*Work to be completed*:
Every line below that holds the string "puede" must be copied.

*Dataset excerpts*:

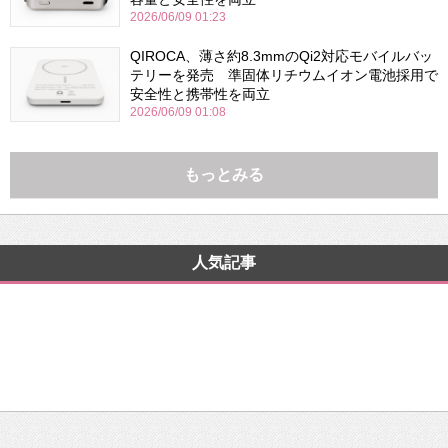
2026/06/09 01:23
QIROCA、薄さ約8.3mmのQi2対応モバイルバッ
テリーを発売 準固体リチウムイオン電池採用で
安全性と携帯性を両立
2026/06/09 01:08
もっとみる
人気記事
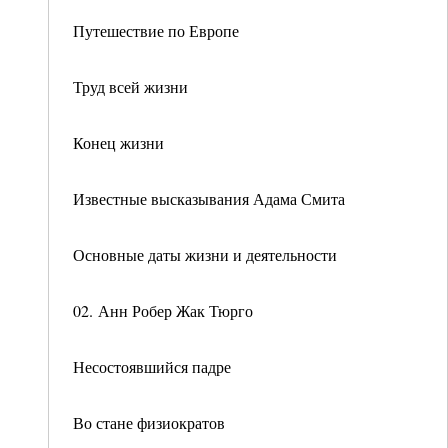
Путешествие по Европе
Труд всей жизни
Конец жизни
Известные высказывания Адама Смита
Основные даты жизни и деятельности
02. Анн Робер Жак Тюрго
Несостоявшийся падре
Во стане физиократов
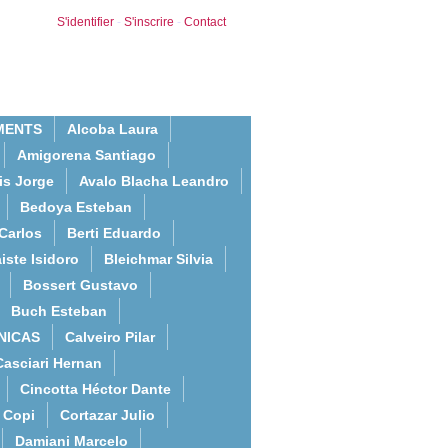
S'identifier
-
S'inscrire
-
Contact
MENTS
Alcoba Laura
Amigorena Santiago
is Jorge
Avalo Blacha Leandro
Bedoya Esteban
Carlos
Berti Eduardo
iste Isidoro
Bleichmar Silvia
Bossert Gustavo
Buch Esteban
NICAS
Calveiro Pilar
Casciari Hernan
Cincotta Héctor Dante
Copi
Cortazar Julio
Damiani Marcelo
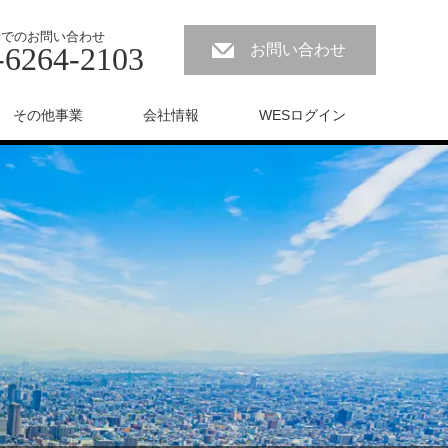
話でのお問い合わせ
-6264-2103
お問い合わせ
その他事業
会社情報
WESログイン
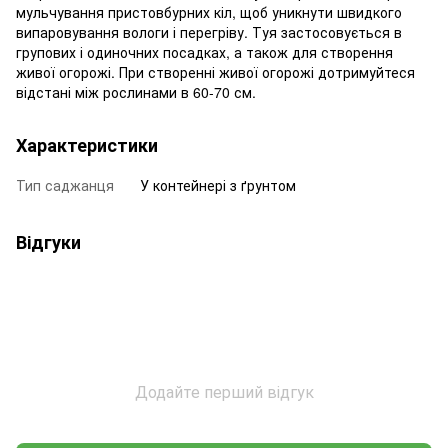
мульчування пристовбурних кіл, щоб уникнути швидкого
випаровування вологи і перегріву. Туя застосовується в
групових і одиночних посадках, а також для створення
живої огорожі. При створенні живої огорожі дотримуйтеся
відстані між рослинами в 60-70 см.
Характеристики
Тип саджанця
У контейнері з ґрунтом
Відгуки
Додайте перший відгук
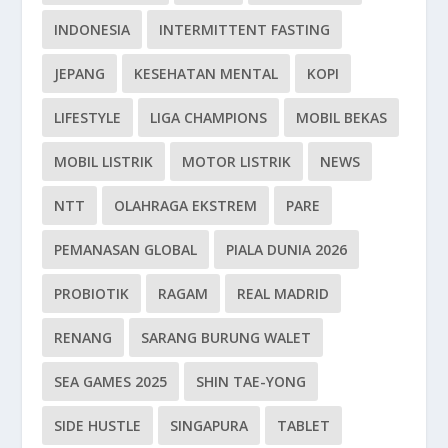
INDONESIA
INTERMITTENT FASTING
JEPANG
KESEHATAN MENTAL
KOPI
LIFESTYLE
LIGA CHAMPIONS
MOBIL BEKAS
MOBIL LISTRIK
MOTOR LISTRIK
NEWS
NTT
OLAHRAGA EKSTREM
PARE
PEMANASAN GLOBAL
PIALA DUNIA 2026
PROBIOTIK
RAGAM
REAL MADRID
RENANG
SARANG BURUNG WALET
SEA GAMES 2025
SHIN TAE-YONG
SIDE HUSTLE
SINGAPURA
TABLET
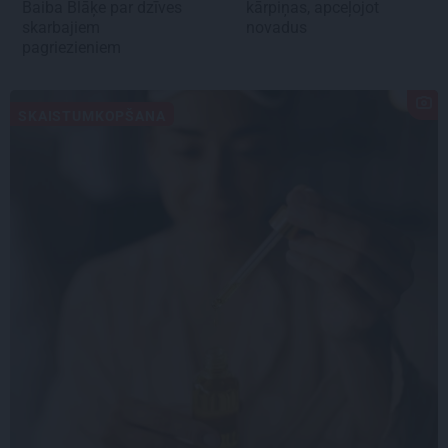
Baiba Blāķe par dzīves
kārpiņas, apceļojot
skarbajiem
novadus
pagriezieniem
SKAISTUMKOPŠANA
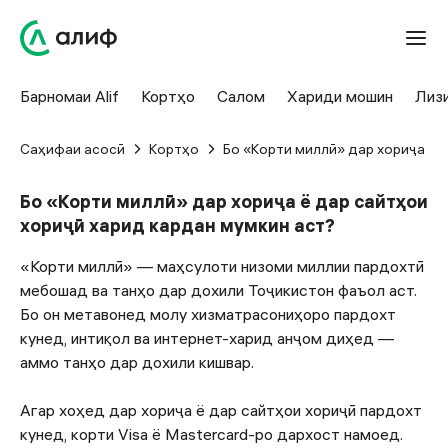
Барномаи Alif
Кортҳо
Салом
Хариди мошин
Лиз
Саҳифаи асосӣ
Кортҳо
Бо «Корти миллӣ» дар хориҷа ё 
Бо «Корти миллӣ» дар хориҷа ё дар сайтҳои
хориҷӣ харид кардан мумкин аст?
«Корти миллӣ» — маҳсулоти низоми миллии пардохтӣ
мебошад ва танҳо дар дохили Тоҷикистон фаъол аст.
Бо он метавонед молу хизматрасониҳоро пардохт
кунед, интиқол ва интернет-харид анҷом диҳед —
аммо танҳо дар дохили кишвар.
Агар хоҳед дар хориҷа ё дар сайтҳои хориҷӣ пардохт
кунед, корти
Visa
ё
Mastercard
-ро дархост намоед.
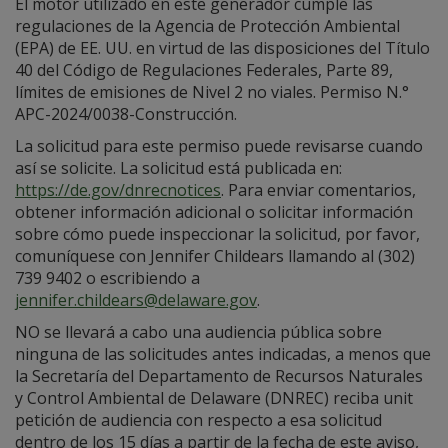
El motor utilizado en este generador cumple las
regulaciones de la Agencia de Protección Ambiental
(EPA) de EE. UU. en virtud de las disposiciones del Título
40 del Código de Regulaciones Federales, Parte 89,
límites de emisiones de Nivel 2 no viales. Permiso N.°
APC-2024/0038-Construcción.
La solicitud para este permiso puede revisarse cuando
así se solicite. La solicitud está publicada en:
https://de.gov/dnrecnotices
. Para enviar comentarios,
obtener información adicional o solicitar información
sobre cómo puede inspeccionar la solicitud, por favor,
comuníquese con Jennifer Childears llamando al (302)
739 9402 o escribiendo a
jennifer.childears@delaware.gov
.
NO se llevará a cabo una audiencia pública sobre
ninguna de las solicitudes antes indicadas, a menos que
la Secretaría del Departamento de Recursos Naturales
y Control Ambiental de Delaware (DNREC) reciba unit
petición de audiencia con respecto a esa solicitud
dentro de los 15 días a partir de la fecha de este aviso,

*Exercise response*:
La solicitud para este permiso puede revisarse cuando
sobre cómo puede inspeccionar la solicitud, por favor,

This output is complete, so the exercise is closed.